What the exercise asks
Go through the records and show each line where the word "bounding" occurs.

>>>>

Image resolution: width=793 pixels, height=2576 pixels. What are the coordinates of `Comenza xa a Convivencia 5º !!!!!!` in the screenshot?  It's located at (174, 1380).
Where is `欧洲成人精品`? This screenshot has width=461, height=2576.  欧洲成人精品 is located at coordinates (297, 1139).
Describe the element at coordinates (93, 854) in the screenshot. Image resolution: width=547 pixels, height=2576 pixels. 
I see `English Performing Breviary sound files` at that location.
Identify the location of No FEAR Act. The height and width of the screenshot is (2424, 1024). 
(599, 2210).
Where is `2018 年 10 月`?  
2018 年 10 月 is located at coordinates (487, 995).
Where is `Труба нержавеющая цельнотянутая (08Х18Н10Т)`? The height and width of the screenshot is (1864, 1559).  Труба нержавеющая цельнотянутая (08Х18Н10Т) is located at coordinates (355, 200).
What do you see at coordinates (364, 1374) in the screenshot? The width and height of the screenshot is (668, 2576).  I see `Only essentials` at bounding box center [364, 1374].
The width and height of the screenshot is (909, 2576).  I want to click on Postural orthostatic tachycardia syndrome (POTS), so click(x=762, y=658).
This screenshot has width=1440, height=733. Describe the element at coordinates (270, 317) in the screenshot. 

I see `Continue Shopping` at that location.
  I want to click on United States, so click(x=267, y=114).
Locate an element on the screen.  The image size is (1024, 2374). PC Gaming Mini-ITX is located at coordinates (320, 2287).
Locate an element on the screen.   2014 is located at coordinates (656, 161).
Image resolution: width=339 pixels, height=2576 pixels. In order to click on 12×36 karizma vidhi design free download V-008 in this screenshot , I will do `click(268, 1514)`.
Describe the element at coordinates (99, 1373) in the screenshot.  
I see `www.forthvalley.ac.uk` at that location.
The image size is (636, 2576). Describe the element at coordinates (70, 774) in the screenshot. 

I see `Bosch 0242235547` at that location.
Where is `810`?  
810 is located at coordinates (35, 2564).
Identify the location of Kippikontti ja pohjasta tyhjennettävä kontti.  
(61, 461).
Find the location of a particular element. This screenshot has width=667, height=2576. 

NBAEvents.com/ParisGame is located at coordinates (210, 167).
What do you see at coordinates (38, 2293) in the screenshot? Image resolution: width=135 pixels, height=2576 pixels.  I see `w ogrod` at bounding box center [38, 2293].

<<<<

Completed exercise
What do you see at coordinates (364, 1374) in the screenshot? The width and height of the screenshot is (668, 2576).  I see `Only essentials` at bounding box center [364, 1374].
What do you see at coordinates (38, 2293) in the screenshot? Image resolution: width=135 pixels, height=2576 pixels.  I see `w ogrod` at bounding box center [38, 2293].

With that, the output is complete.